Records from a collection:
=== Section Start ===
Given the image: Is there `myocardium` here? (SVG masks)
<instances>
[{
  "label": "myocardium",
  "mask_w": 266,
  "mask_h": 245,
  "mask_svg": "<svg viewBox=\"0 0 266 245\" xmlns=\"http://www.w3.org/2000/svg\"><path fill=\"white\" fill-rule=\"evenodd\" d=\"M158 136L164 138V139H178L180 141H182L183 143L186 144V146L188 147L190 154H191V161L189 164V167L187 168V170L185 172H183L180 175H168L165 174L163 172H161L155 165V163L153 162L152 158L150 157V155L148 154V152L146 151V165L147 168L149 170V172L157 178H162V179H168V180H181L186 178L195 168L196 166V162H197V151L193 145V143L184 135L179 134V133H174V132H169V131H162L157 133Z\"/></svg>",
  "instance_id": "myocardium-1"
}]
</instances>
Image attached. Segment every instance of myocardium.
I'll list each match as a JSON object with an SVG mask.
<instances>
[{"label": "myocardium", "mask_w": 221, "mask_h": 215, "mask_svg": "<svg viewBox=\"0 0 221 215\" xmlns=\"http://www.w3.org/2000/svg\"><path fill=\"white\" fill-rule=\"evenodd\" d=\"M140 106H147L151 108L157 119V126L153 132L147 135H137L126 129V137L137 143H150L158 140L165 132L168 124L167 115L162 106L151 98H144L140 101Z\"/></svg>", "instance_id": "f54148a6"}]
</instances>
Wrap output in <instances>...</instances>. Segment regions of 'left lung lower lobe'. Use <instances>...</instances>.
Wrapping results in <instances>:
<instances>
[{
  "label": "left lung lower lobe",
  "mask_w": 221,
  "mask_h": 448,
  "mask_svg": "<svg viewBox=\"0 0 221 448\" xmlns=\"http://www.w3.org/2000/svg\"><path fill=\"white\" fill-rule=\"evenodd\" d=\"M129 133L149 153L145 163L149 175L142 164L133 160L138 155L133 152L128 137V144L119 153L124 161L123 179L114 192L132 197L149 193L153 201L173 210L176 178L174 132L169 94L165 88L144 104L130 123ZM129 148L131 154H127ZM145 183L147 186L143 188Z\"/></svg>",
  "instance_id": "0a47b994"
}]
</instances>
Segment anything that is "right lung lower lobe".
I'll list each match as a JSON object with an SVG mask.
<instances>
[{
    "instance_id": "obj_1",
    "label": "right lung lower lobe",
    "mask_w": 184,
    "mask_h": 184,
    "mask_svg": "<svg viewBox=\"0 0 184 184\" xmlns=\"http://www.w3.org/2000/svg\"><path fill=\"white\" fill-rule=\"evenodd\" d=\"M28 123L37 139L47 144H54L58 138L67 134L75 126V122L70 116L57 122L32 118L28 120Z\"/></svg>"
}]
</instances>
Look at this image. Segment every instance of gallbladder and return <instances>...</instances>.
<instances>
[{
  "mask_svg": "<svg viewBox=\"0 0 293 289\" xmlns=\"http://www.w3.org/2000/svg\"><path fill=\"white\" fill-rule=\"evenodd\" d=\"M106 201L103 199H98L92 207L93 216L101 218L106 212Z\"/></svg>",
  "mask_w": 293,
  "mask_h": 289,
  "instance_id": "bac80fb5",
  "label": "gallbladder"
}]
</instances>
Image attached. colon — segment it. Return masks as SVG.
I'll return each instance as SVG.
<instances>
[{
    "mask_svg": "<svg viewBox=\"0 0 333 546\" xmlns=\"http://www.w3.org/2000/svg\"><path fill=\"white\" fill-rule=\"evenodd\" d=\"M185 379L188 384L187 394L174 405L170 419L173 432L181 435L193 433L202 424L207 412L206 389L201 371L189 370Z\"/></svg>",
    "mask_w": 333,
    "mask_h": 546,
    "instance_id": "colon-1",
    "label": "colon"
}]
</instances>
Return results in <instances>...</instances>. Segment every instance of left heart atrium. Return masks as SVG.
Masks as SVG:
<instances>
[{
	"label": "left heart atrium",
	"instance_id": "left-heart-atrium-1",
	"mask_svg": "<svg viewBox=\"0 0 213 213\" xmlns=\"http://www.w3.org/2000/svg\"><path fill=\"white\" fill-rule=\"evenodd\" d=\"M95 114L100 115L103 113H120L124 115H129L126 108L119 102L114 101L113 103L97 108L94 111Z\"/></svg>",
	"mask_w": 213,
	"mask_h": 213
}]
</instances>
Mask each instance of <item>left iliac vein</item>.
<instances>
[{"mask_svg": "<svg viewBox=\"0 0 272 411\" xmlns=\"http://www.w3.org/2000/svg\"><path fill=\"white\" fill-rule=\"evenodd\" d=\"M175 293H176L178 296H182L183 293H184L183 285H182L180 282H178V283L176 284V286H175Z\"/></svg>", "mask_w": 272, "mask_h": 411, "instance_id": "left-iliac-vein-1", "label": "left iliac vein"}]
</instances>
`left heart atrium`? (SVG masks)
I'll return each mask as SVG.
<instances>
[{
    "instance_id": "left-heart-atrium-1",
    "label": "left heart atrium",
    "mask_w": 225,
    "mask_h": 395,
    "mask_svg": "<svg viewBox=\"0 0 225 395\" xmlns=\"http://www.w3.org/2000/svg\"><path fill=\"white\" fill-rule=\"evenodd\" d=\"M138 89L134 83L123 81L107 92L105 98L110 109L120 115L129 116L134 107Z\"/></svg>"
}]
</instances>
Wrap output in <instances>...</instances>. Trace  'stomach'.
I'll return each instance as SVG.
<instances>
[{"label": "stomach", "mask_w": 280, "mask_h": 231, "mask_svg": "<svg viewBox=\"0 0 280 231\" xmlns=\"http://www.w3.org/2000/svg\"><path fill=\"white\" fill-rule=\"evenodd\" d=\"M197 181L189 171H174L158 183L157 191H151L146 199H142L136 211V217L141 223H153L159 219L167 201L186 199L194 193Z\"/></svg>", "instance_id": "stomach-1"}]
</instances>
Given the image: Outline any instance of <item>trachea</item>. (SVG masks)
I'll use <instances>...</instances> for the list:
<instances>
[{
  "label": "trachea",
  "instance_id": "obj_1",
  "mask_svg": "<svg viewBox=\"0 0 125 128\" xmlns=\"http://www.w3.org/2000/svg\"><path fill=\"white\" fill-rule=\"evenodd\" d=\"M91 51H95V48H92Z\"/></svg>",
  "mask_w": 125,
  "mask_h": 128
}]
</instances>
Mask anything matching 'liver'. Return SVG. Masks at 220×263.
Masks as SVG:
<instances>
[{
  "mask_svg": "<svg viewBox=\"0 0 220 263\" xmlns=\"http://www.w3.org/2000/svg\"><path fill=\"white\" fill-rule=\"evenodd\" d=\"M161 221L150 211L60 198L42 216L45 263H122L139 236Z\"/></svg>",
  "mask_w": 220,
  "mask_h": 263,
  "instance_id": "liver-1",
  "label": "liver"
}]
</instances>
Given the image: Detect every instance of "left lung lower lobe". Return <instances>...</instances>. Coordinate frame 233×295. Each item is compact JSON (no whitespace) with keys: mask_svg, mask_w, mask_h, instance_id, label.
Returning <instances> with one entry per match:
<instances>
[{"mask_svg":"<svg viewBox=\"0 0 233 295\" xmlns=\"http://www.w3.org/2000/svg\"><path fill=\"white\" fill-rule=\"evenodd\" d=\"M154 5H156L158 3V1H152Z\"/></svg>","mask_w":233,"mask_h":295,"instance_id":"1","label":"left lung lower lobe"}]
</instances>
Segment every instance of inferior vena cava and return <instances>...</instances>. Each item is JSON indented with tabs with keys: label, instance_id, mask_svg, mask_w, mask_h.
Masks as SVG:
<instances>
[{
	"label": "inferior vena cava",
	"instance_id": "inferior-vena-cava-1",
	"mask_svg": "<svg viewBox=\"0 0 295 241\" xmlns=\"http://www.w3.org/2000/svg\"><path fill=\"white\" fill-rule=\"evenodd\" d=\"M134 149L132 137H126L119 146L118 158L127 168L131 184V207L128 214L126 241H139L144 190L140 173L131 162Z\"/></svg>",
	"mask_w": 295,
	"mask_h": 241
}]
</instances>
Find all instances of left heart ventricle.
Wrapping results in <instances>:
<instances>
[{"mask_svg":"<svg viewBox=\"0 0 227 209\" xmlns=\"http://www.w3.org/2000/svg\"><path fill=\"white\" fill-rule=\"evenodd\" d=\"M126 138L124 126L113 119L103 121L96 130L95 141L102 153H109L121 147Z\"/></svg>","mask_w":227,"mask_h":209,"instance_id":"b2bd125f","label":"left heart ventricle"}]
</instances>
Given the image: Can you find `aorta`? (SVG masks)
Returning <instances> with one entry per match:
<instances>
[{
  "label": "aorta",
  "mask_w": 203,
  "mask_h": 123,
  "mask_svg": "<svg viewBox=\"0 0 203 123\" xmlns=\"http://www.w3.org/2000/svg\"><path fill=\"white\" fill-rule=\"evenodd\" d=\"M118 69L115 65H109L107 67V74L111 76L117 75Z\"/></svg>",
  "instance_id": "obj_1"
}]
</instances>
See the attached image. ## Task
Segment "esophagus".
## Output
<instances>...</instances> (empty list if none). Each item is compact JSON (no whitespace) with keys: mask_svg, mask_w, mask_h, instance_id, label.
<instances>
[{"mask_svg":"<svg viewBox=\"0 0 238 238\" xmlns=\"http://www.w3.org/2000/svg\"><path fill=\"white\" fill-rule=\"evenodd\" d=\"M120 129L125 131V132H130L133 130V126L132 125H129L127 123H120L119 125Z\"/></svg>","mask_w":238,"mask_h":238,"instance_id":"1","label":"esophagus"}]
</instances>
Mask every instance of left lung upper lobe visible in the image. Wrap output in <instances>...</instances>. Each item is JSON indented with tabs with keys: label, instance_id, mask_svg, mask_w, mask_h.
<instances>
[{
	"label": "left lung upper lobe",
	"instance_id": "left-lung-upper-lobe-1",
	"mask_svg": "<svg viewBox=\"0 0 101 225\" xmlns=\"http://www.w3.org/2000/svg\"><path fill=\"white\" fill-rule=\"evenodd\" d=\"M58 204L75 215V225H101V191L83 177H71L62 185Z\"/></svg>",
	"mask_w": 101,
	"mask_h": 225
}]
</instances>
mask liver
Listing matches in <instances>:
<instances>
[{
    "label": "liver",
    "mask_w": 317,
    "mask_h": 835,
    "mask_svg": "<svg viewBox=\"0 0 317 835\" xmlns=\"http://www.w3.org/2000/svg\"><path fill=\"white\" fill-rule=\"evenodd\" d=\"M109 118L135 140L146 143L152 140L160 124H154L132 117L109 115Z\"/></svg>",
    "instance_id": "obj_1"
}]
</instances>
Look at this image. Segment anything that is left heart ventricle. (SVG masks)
=== Section End ===
Your answer must be the lines from the one that contains "See the attached image. ## Task" through the last line of the entries above, copied exactly, with no other lines.

--- Solved problem ---
See the attached image. ## Task
Segment "esophagus".
## Output
<instances>...</instances> (empty list if none). Each item is compact JSON (no whitespace) with keys: mask_svg, mask_w, mask_h, instance_id, label.
<instances>
[{"mask_svg":"<svg viewBox=\"0 0 238 238\" xmlns=\"http://www.w3.org/2000/svg\"><path fill=\"white\" fill-rule=\"evenodd\" d=\"M120 129L125 131V132H130L133 130V126L132 125H129L127 123H120L119 125Z\"/></svg>","mask_w":238,"mask_h":238,"instance_id":"1","label":"esophagus"}]
</instances>
Mask every instance of left lung upper lobe visible in the image. Wrap output in <instances>...</instances>. Each item is JSON indented with tabs with keys: label, instance_id, mask_svg, mask_w, mask_h.
<instances>
[{
	"label": "left lung upper lobe",
	"instance_id": "left-lung-upper-lobe-1",
	"mask_svg": "<svg viewBox=\"0 0 101 225\" xmlns=\"http://www.w3.org/2000/svg\"><path fill=\"white\" fill-rule=\"evenodd\" d=\"M58 204L75 215V225H101V191L83 177H71L62 185Z\"/></svg>",
	"mask_w": 101,
	"mask_h": 225
}]
</instances>
mask liver
Listing matches in <instances>:
<instances>
[{
    "label": "liver",
    "mask_w": 317,
    "mask_h": 835,
    "mask_svg": "<svg viewBox=\"0 0 317 835\" xmlns=\"http://www.w3.org/2000/svg\"><path fill=\"white\" fill-rule=\"evenodd\" d=\"M109 118L135 140L146 143L152 140L160 124H154L132 117L109 115Z\"/></svg>",
    "instance_id": "obj_1"
}]
</instances>
Look at this image. Segment anything that is left heart ventricle. (SVG masks)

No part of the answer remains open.